“Without a library and archive at its heart a learning institution becomes no more than a trade union for its members.”
Charles McKean, Professor of Scottish Architectural History, University of Dundee.
With this phrase, Professor McKean defines the impact on a learned institution should it be separated from its cultural heritage, and specifically what could happen to an institute of practising and academic professionals that has established a reputation out of years of experience and debate.
This is the situation facing the Landscape Institute which represents Landscape Architects, Landscape Managers and Landscape Scientists; those concerned with the environment and working to conserve, develop and plan better places for us to live in, work in and enjoy, sometimes even celebrate. In the UK, membership is just over five and a half thousand, including those practising abroad, corporate members and other professional institutions. For each landscape architect in the UK there are some twenty architects.
The Landscape Institute was granted Royal Chartership in 1997, a coming of age some sixty years after its birth and a huge achievement that owes thanks to the group of twelve who looked forward into the future in 1929. Sylvia Crowe was made a Dame in 1973, Geoffrey Jellicoe was knighted in 1979, and is to be recognised in 2009 by a Blue Plaque that will go on to his former home in Grove Terrace, Hampstead. Peter Shepheard was knighted in 1980 and former librarian Sheila Harvey became an MBE in 2008 recognising over forty years of service.

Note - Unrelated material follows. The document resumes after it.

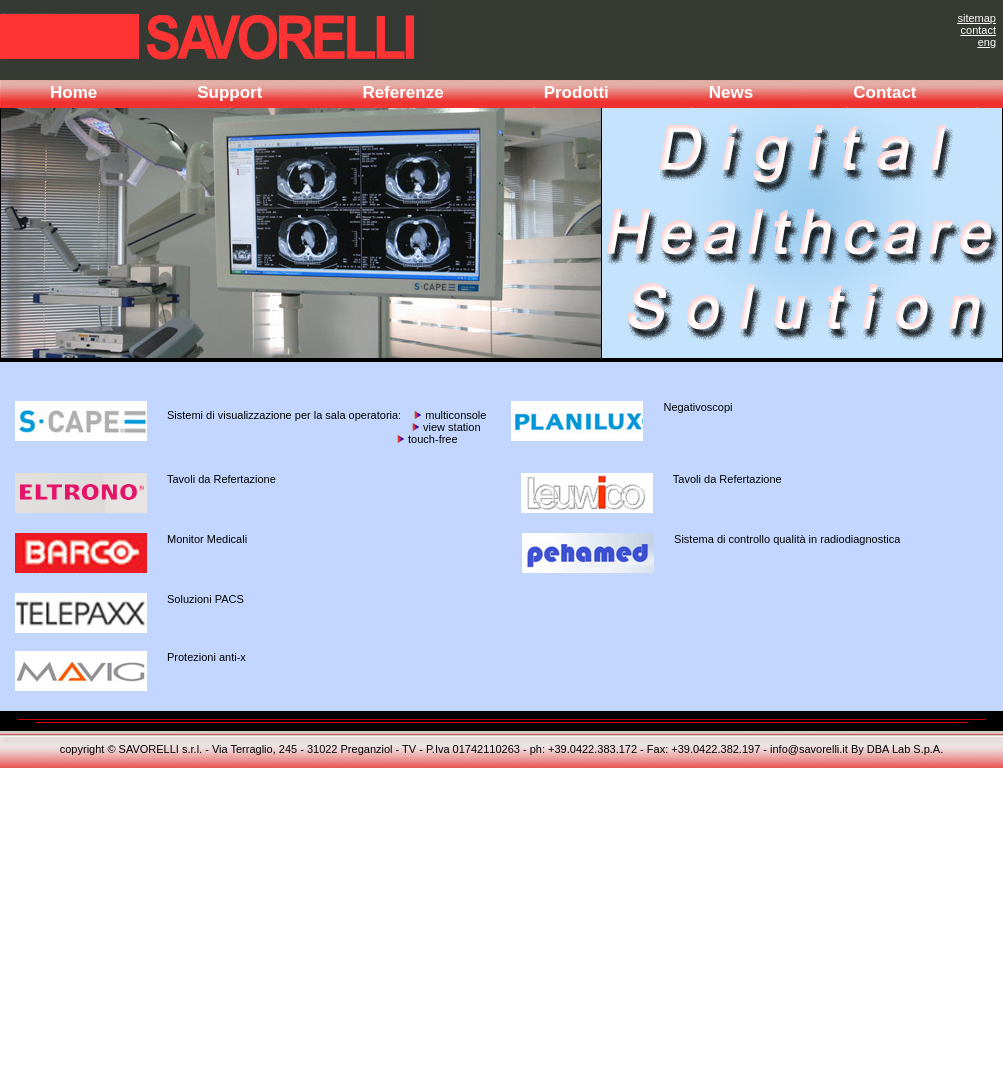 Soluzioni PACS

The Landscape Institute holds the largest single current and historic collection of books, journals, articles and original design drawings dedicated to landscape architecture in the UK and includes original drawings prepared by some of those founder members. The Institute Archive holds over 3,000 drawings and is complemented by a library that gives context to this body of work; what was happening at the time, what was the Government policy of the day and what Landscape Architects were doing to address significant Environmental Challenges.
Today members, and indeed anybody else researching landscape issues, have free access to this remarkable resource. It is used by a diverse range of researchers, from students studying the subject to academics from all over the world, but for how much longer?

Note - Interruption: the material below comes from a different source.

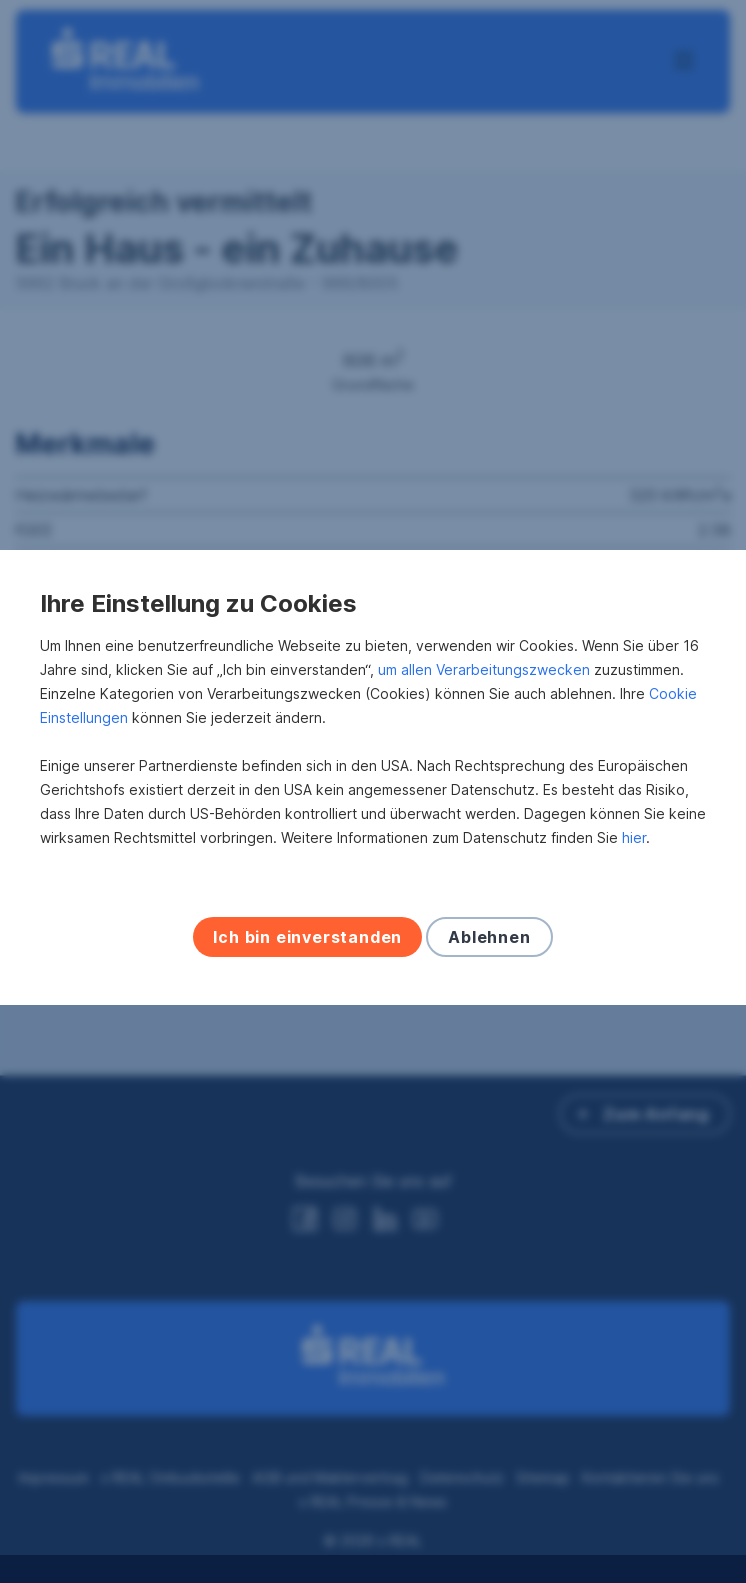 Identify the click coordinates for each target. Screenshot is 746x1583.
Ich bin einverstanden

In late 2008 members were informed by the Landscape Institute that, ‘due to a financial crisis facing the Institute’, there would have to be cuts in expenditure “across the board” of the Institute’s operations. One such cut was to consider disposal of the Archive and Library, and the archivist was made redundant in January 2009.
In November 2008 a quorate of members called for an Extraordinary General Meeting to request the Institute reconsider the idea of disposal and to raise awareness (to the Executive) that members strongly valued the archive and library and wished it to remain intact, including staff, as an integral element of the organisation.
The EGM was constituted for 22 January 2009; some 150 members attended, including three past Presidents and a number of Fellows. This remarkable gathering attracted members from far and wide, Wales, Ireland, Scotland, north England and demonstrated the passion and high regard held for the work of both the Archivist and Librarian.
Past President Hal Moggeridge (OBE, VMH) delivered an heroic address which was received in determined silence by the Executive. He presented the chief executive with a rare copy of a booklet he had written and researched at the LI library, recording the origins of the Landscape Institute and the International Federation of Landscape Architects. He encouraged the chief executive to read the booklet and then safeguard it in the Institute library for future reference.
The vote went in favour of saving the Archive, the Library and the staff post. But this does not guarantee that these are safe because Trustees have the final say.
The prospect of dispersal of these invaluable collections aroused the attention of a broad church of supporters, including President of the GHS, Lady Lucinda Lambton; past president, Sir Roy Strong; Christopher Woodward, Director The Garden Museum; Christine Lalumia, Deputy Director The Geffrye Museum (GHS Council member); Ed Bennis ; Sheila Harvey MBE; Charles Birnbaum, The Cultural Landscape Foundation and Inga Grimsey, Director of the RHS.
Discussions with ‘potential recipients of the Archive’ revealed that whilst some might be willing to take on curation of the Archive (in fact a few would ‘bite off our hands’ to get hold of it), each of these organisations urged LI members to lobby the Institute for retention of the Archive and Library as it is the cultural heart and collective memory of Landscape Architects everywhere.
So: whither the Landscape Institute? We can sit back and allow this to happen or, in the words of aesthete Sir Harold Acton: “fight the philistine”. We have a choice and it is our choice, as members of the LI, to fight.
In 1895 The Royal Horticultural Society sold its library whilst facing a financial crisis, they are still today buying back books that once formed a part of its collection then. As is known by free thinkers the world over the disposal, deliberate or otherwise, of a Library or Archive is undertaken by the philistine for fiscal or other reasons. It does not benefit advancement, understanding, peace or knowledge; values that are irreplaceable.